Posiblemente algunos de ustedes piensen que hay un grado de dificultad en llevar al Señor a salvar a un pecador. No hay ninguno en lo absoluto. La dificultad radica en llevar al pecador a confiar en Jesús. Allí está el trabajo, allí está la labor. En el caso de esta mujer, el conflicto con Jesús fue únicamente externo mas no real. Él ya estaba de su lado. El verdadero conflicto estaba en su propia incredulidad, y cuando su fe demostró ser victoriosa internamente, se tornó victoriosa con Cristo.

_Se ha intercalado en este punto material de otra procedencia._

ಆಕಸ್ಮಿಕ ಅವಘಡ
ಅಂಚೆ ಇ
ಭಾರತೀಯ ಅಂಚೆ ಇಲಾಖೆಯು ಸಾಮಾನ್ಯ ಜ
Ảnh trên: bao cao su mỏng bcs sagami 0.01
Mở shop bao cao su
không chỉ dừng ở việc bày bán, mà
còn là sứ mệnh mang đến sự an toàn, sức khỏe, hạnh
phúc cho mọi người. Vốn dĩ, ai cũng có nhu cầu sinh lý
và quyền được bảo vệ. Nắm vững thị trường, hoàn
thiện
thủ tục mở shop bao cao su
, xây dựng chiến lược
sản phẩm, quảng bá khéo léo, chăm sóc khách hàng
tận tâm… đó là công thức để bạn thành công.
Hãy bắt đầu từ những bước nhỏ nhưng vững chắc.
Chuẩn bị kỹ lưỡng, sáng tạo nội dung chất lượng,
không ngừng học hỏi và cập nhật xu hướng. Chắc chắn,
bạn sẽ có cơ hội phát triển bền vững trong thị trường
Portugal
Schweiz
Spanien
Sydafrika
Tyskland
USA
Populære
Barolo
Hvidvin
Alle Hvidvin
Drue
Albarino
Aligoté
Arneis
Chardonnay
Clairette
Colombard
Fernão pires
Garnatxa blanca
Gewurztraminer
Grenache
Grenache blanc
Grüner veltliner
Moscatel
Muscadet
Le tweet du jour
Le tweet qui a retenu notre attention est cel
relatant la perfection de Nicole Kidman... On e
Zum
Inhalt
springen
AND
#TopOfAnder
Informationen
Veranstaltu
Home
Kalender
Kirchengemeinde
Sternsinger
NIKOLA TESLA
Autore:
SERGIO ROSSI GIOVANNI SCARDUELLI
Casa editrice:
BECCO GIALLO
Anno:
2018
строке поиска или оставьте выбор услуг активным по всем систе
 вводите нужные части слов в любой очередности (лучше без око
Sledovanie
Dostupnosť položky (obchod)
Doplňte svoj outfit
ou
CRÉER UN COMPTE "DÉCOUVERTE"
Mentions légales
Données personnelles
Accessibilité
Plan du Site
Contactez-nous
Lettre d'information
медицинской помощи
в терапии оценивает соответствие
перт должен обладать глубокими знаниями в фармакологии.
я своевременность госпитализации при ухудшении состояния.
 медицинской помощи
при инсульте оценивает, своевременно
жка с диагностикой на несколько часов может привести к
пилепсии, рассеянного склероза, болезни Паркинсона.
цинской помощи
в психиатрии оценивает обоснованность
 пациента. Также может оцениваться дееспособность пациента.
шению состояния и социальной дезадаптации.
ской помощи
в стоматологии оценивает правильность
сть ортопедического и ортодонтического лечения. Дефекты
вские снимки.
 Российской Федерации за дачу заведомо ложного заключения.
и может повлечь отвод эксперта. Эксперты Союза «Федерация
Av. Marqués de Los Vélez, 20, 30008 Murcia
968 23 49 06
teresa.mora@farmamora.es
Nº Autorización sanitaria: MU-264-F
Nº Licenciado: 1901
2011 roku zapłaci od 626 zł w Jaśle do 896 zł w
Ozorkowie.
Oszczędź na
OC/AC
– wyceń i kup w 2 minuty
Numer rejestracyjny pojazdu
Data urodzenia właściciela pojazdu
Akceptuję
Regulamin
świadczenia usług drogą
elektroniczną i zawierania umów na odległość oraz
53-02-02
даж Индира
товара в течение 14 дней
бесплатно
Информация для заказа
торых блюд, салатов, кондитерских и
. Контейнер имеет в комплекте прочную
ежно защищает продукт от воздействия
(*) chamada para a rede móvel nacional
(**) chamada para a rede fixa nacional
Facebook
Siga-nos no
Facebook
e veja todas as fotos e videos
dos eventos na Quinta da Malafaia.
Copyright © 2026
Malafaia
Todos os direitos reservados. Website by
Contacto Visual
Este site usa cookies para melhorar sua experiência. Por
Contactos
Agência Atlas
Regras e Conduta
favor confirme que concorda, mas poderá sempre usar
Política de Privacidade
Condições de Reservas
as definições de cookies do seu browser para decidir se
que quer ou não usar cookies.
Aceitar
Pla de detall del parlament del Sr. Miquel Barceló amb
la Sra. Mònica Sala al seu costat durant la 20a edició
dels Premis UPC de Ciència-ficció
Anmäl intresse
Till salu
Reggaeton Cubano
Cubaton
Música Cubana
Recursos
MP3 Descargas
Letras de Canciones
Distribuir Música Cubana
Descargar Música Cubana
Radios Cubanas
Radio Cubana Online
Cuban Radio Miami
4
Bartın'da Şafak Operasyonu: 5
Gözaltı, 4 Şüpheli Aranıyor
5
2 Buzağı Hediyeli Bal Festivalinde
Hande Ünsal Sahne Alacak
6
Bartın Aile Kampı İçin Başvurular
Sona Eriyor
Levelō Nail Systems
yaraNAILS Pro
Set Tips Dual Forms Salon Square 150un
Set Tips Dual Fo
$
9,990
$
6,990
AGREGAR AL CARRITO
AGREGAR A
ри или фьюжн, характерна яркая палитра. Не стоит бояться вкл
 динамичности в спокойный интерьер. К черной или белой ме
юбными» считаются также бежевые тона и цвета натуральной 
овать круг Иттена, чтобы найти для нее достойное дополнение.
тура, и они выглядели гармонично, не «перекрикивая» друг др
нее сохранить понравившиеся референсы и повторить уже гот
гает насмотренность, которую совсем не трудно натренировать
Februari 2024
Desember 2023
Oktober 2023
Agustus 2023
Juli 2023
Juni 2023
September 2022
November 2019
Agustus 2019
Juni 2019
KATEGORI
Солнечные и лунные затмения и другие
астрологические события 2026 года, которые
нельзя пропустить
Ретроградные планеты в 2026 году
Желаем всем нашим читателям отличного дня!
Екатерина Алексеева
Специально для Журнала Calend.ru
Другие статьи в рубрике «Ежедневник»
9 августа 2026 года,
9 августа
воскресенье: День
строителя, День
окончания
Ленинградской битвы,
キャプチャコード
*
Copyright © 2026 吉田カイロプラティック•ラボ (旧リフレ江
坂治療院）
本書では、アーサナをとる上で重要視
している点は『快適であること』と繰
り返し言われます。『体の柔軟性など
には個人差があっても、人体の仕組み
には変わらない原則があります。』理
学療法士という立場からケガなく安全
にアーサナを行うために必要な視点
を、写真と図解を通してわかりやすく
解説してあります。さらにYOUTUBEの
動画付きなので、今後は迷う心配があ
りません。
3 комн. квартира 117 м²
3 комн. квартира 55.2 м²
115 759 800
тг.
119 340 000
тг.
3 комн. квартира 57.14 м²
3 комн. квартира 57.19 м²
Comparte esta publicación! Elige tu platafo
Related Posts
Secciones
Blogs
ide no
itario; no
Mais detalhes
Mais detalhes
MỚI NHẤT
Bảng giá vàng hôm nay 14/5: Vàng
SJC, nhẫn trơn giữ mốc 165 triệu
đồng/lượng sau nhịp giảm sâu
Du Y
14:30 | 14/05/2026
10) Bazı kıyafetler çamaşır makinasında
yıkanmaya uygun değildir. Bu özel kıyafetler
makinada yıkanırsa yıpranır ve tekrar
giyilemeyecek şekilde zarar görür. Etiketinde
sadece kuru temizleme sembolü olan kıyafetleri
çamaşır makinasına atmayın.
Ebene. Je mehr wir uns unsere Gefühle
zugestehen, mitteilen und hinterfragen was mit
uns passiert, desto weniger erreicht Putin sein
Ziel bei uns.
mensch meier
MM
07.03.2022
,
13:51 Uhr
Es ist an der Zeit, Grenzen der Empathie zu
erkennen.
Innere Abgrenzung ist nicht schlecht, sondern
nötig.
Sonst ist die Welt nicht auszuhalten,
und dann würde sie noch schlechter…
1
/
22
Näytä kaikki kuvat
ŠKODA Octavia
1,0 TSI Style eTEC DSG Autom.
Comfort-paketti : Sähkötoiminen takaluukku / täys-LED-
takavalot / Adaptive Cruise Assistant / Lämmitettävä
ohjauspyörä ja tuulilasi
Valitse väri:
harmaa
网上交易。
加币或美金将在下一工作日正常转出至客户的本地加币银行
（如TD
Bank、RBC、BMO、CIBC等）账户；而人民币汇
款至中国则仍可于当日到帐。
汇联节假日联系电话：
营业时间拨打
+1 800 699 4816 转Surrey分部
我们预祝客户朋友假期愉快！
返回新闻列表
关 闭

Pecador, no hay ningún obstáculo entre tú y la salvación sino tú mismo. ¿Hablo osadamente? Cristo ha rebajado cada monte en tu camino, y ha rellenado cada valle, y ha hecho una amplia calzada que va desde ti hasta el propio trono de Dios. La dificultad está contigo, no con Dios. ¿Qué pasa contigo, entonces? ¿Puedes confiar en Cristo, querido oyente? ¿Te puedes arrojar por completo sobre Jesús crucificado? Si fuera así, tus pecados te son perdonados, y prosigue tu camino y regocíjate. Pero si no puedes, allí está tu dificultad. ¡Oh, que Dios te ayude a contender con ella! Dudar de Cristo es un pecado, es una crueldad; es un tajo seco sospechar que Él no está dispuesto a perdonar. ¡Desecha, te lo suplico, tu malvada incredulidad! ¡Que Dios el Espíritu Santo te ayude a hacerlo! Ven tal como eres, y descansa en Jesús, y encontrarás vida eterna.

Porción leída antes del sermón: Mateo 15: 21-39.